Abner Powell, along with Nashville’s Newt Fisher and Memphis’ Charlie Frank, organized the Southern Association that began play in 1901. Powell had played and managed New Orleans beginning in 1888 and played for Nashville’s Southern League team for eighteen games in 1894.

He managed New Orleans in 1901 and 1902 and Atlanta’s entry in the new league in 1903 and 1904, and in 1905 sold his interest in his team and purchased a share of the Nashville club. In those days, loyalty to a particular team, especially when a player, was often trumped by investment power.

Powell is credited for introducing knothole gangs and ladies’ days to boost attendance at baseball games during his early years in New Orleans. And he invented one key item that became known as the “rain check”, the detachable stub on printed tickets.[1]

RaincheckRain outs have been the bane of team owners, players, and fans across the nation. Long before concessions and attendance added to the bottom line, paid attendance paid the bills.

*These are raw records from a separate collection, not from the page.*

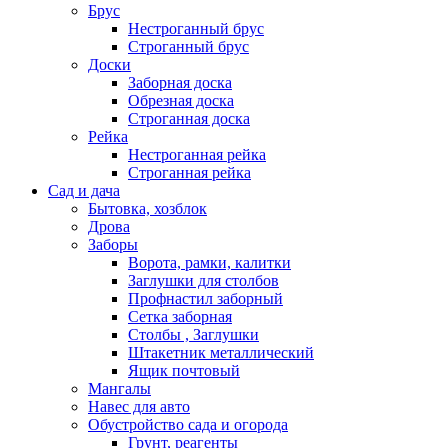
Брус
Нестроганный брус
Строганный брус
Доски
Заборная доска
Обрезная доска
Строганная доска
Рейка
Нестроганная рейка
Строганная рейка
Сад и дача
Бытовка, хозблок
Дрова
Заборы
Ворота, рамки, калитки
Заглушки для столбов
Профнастил заборный
Сетка заборная
Столбы , Заглушки
Штакетник металлический
Ящик почтовый
Мангалы
Навес для авто
Обустройство сада и огорода
Грунт, реагенты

Sulphur Springs Bottom was Nashville’s area for recreation and games were played at Athletic Park, later known as Sulphur Dell. It was a low-lying area just north of the city center, prone to flooding especially during spring rains. There have been many rain outs in Nashville, and the phrase “Rain, rain, go away” has been sounded for years, especially during baseball season.

Teams organized in the 19th Century and were at the mercy of the skies. On July 6, 1875 as W. T. Lincks and Morgans played to a 2-2 tie at Sulphur Springs Bottom before being rained out and the May 4, 1879 game between the Memphis club and a team from Nashville is rained out and postponed indefinitely.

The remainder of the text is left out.